You will be enriched in every way so that you can be generous on every occasion, and through us your generosity will result in thanksgiving to God. 2 Corinthians 9:11

“The church is the ultimate resource to show love and kindness to poor and needy to bring them back toward God. To be generous on every occasion requires faith to believe that God will, indeed, care for our needs if we show His love by caring for others…God is the main source of everything, whatever possessions we have will pass away, so we have to be careful in the area of giving and receiving.”

Khuram Masih, student at Torch Trinity Graduate University in his Philosophy of Biblical Stewardship Paper dated 2 July 2017.

Khuram is a passionate follower of Christ from Pakistan. In his paper he emphasized that God is the main source and we are the ultimate resource in order to drive home the point that we are the hands and feet of Jesus to bring people to God through how we generously show love and kindness rooted in deep faith.
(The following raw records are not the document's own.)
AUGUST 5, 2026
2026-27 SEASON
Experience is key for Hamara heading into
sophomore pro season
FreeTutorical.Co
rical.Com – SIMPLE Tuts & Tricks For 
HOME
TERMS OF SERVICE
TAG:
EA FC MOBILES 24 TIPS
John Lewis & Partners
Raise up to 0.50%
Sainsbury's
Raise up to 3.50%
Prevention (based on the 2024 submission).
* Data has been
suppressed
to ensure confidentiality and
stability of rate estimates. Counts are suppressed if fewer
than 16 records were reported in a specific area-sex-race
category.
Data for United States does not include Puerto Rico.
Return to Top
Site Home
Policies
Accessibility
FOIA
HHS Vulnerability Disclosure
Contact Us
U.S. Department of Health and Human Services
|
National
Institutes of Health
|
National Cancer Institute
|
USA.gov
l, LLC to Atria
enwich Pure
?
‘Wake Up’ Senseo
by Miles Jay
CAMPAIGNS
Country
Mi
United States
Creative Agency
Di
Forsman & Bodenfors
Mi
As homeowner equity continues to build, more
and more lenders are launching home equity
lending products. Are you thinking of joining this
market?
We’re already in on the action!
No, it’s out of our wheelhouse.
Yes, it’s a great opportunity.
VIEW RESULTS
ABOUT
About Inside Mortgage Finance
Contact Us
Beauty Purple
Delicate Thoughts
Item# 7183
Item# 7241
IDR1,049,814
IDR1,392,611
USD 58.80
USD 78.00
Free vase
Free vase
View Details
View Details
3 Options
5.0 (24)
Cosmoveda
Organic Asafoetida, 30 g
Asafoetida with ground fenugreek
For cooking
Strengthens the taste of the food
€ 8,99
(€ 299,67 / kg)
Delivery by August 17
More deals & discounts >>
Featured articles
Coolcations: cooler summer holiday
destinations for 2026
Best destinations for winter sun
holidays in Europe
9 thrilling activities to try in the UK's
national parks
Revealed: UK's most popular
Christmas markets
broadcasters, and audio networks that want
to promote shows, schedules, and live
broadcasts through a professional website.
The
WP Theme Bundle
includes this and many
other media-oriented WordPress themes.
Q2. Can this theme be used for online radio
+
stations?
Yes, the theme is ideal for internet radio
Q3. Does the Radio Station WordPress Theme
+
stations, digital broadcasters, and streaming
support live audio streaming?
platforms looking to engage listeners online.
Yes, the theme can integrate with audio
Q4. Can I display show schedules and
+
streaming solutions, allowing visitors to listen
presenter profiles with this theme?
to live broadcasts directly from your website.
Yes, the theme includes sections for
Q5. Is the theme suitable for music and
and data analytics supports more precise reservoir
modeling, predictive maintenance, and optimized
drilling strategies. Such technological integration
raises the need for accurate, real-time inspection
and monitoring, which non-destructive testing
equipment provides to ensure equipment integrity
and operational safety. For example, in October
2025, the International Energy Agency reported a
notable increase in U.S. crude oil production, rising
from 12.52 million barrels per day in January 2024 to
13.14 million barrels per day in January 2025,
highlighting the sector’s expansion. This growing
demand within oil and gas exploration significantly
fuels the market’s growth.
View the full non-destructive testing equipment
He rightly urges God’s people to be careful in giving and receiving because we must do rightly on both counts in order to bless others on every occasion. How are you at giving and receiving? Someday you will meet the main source, face to face, and have to give an account for your stewardship. Are you ready?

Start preparing your response through careful giving and receiving from this day forward. Hear this charge not from someone who lives in luxury, but from a fellow believer who is surrounded by poverty and persecution. Masih believes this lifestyle will bring the poor (that is, the spiritually and materially poor) back to God.